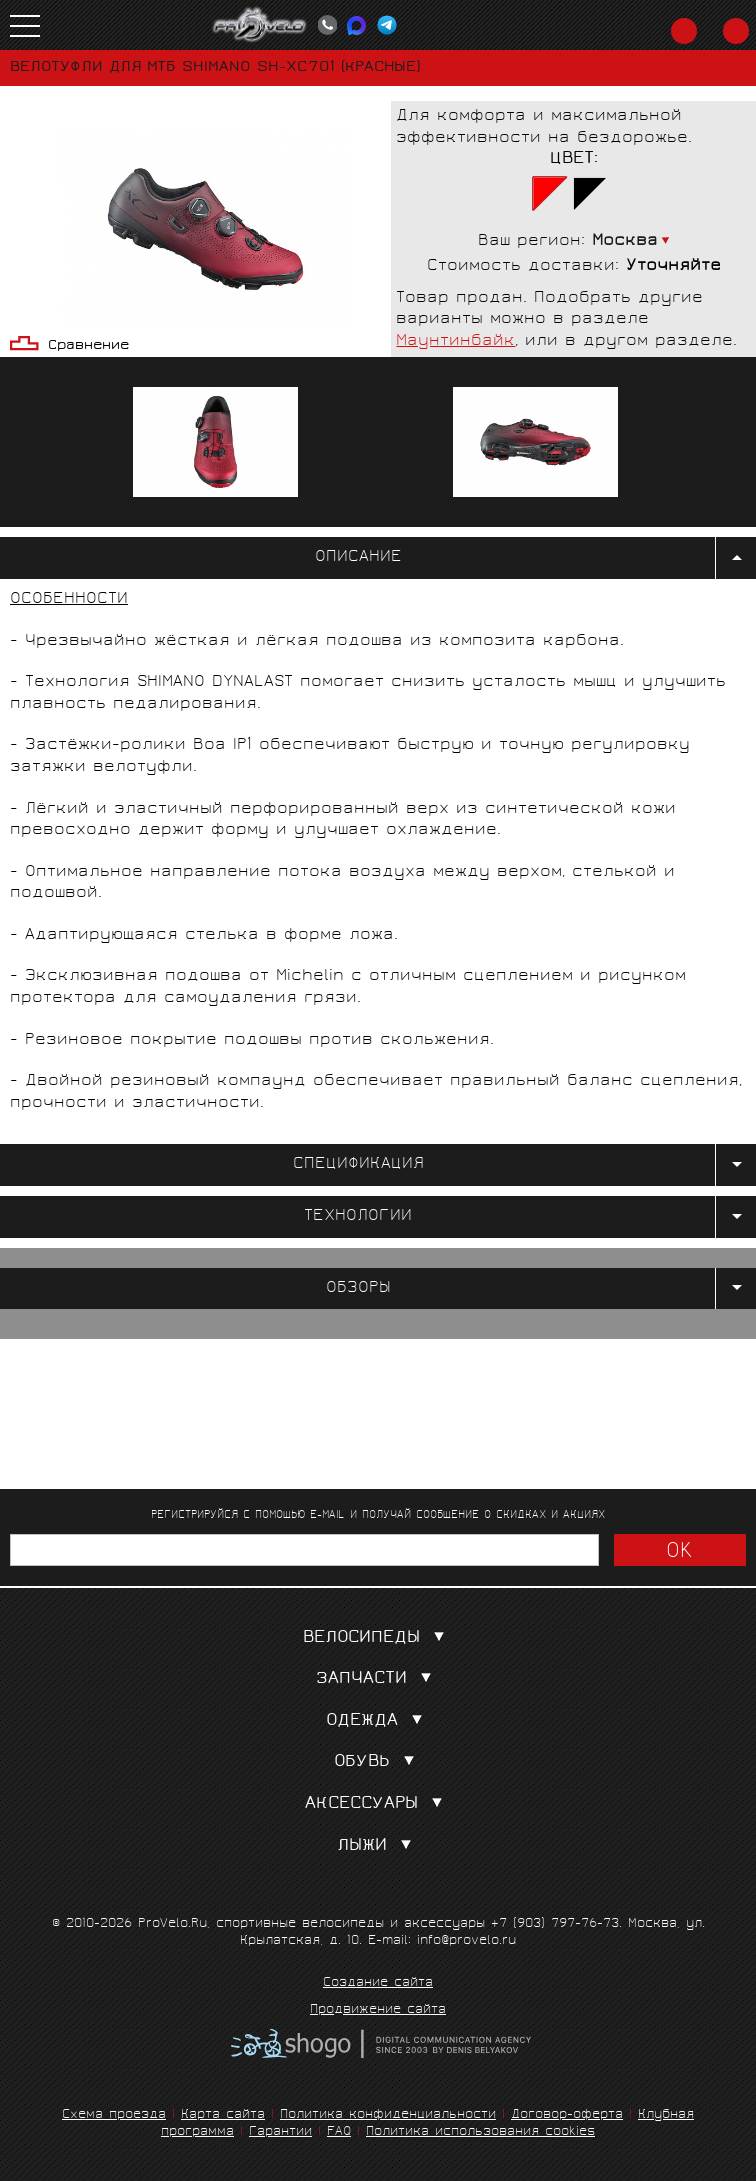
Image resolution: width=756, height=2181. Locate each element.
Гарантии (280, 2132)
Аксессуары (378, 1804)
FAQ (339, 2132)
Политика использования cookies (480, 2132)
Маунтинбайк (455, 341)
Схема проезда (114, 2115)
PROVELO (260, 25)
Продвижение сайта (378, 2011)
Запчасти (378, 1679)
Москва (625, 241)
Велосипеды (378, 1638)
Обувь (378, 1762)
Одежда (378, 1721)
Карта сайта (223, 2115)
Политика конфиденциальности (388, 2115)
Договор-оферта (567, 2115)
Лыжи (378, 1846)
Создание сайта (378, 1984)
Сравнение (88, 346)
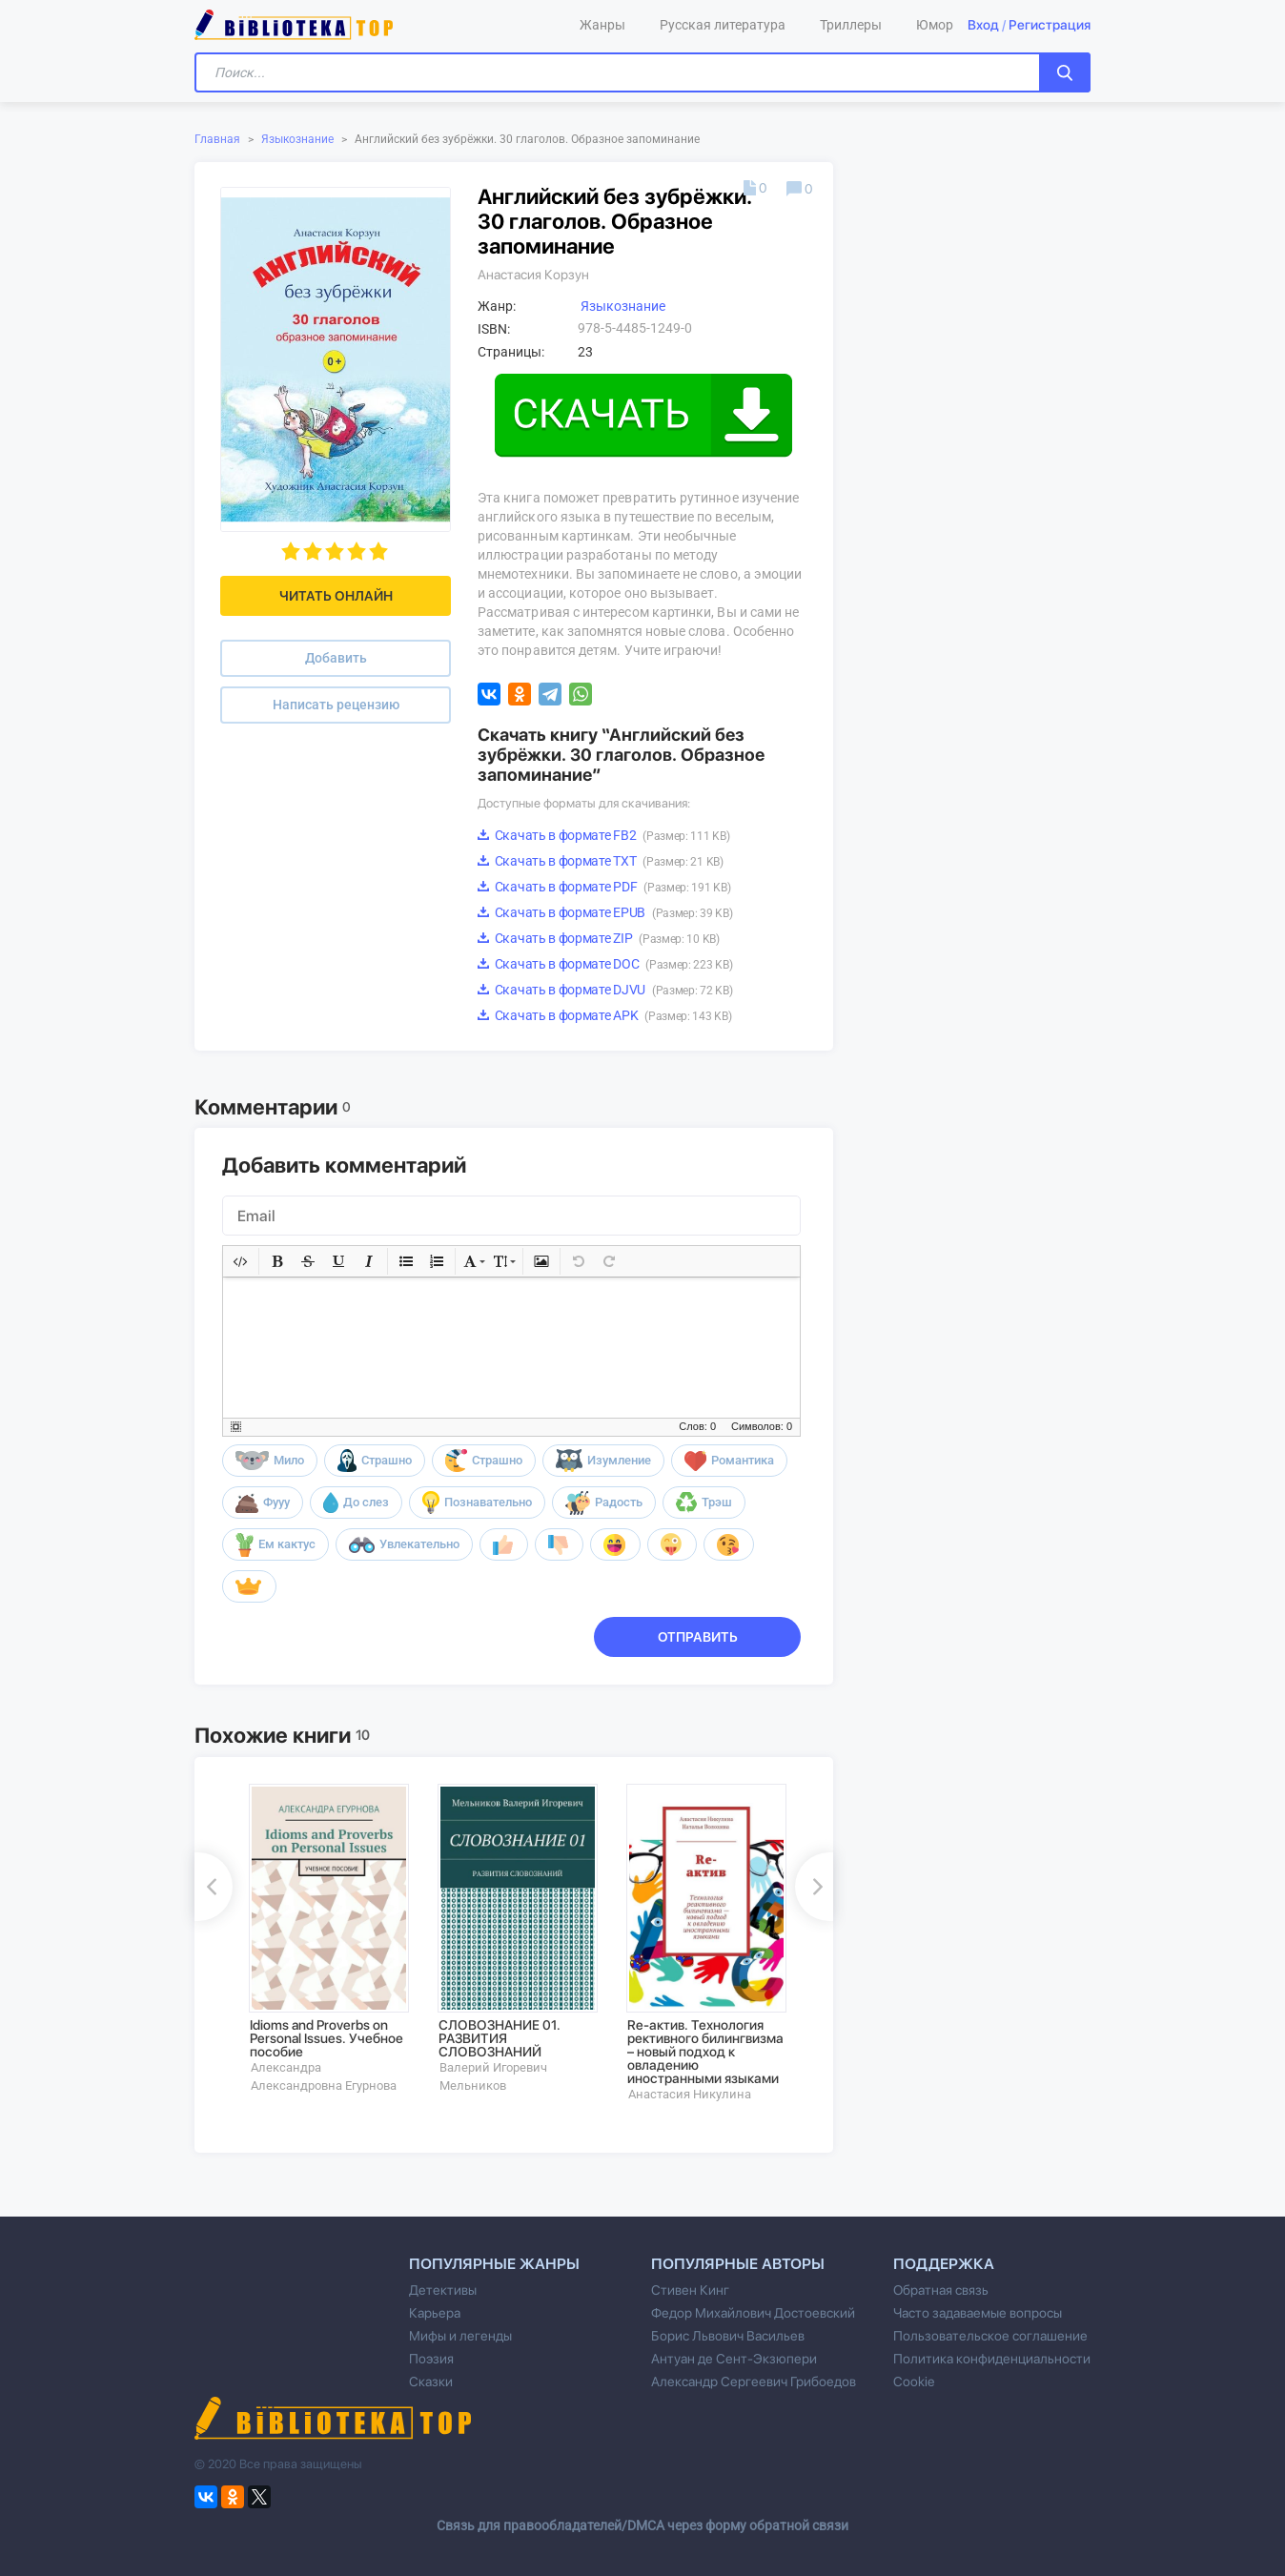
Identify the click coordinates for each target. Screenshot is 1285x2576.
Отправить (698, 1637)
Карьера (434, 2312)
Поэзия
==================================================
What the task requires - Return all of the lines above without alteration, minus the pictures.

Solution -
Image resolution: width=756, height=2181. Locate each element.
Гарантии (280, 2132)
Аксессуары (378, 1804)
FAQ (339, 2132)
Политика использования cookies (480, 2132)
Маунтинбайк (455, 341)
Схема проезда (114, 2115)
PROVELO (260, 25)
Продвижение сайта (378, 2011)
Запчасти (378, 1679)
Москва (625, 241)
Велосипеды (378, 1638)
Обувь (378, 1762)
Одежда (378, 1721)
Карта сайта (223, 2115)
Политика конфиденциальности (388, 2115)
Договор-оферта (567, 2115)
Лыжи (378, 1846)
Создание сайта (378, 1984)
Сравнение (88, 346)
Identify the click coordinates for each target. Screenshot is 1285x2576.
Отправить (698, 1637)
Карьера (434, 2312)
Поэзия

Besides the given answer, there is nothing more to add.